[Available data]

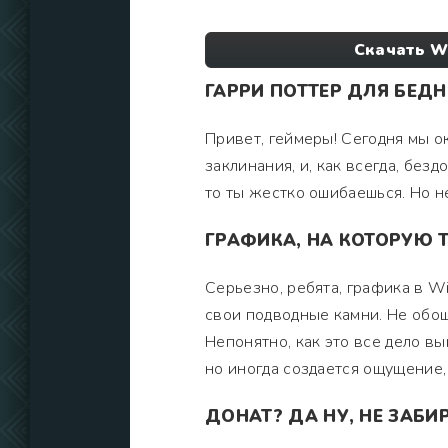
Скачать W
ГАРРИ ПОТТЕР ДЛЯ БЕДН
Привет, геймеры! Сегодня мы ок
заклинания, и, как всегда, безд
то ты жестко ошибаешься. Но не
ГРАФИКА, НА КОТОРУЮ 
Серьезно, ребята, графика в Wiz
свои подводные камни. Не обош
Непонятно, как это все дело вы
но иногда создается ощущение, 
ДОНАТ? ДА НУ, НЕ ЗАБИ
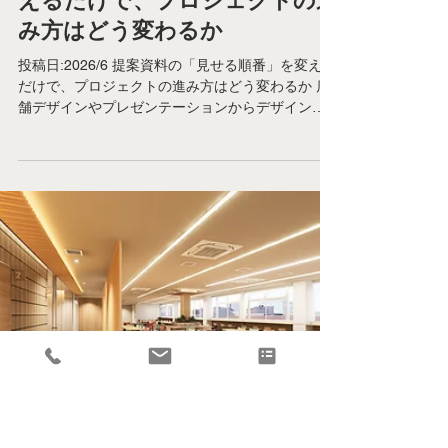
提案資料の「見せる順番」を変
えるだけで、プロジェクトの進
み方はどう変わるか
投稿日:2026/6 提案資料の「見せる順番」を変える
だけで、プロジェクトの進み方はどう変わるか 店
舗デザインやプレゼンテーションからデザインコ
ンセプトまで デザインをする上で多くの情報を整
理する必要があります。 図面があれば３D建築パ
ースを作ることは可能です。 仕様書から部材を読
み取りながら３D空間に当てはめ見え方を整えるこ
とも可能です。 しかしながら、 ゼネコンの方や工
務店の方、パートナー企業の方から「契約用の
Special Design Support」や「Concept
visualization（空間の可視化）」をご依頼いただく
際、ASDOでは単に指示された図面からパースを作
成して納品する、という進め方はあまりしていま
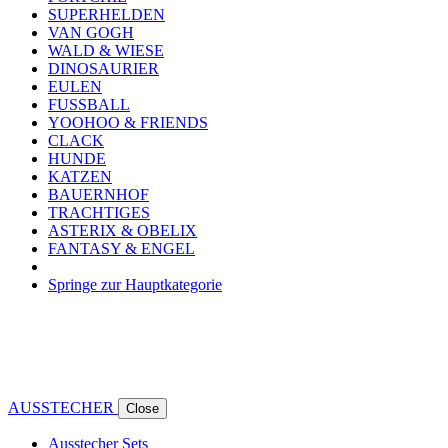
SUPERHELDEN
VAN GOGH
WALD & WIESE
DINOSAURIER
EULEN
FUSSBALL
YOOHOO & FRIENDS
CLACK
HUNDE
KATZEN
BAUERNHOF
TRACHTIGES
ASTERIX & OBELIX
FANTASY & ENGEL
Springe zur Hauptkategorie
AUSSTECHER
Close
Ausstecher Sets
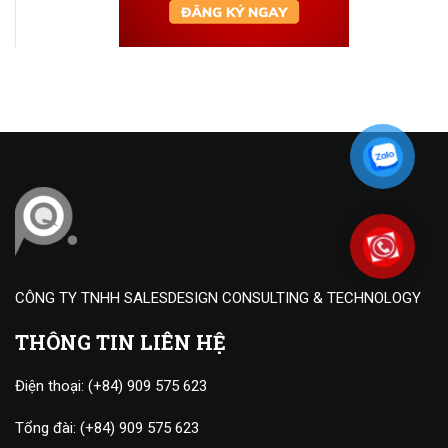
CÔNG TY TNHH SALESDESIGN CONSULTING & TECHNOLOGY
THÔNG TIN LIÊN HỆ
Điện thoại:
(+84) 909 575 623
Tổng đài:
(+84) 909 575 623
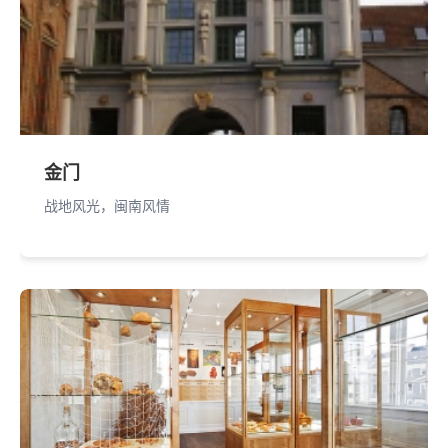
金门
战地风光，闽南风情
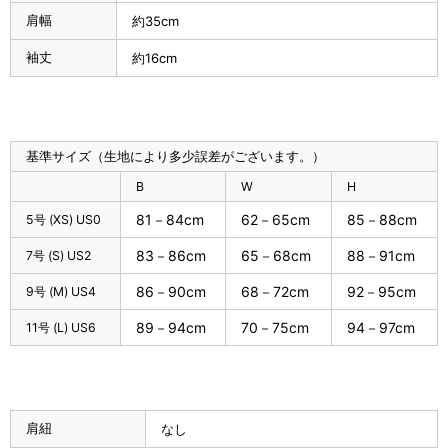
肩幅
約35cm
袖丈
約16cm
基準サイズ（生地により多少誤差がございます。）
B
W
H
81－84cm
62－65cm
85－88cm
5号 (XS) US0
83－86cm
65－68cm
88－91cm
7号 (S) US2
86－90cm
68－72cm
92－95cm
9号 (M) US4
89－94cm
70－75cm
94－97cm
11号 (L) US6
肩紐
なし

[/Available data]

▶ **Exercise directions**:
Search the records for the word "見せる順番" and copy out every line that holds it.

▶ **Solution for this task**:
提案資料の「見せる順番」を変
投稿日:2026/6 提案資料の「見せる順番」を変える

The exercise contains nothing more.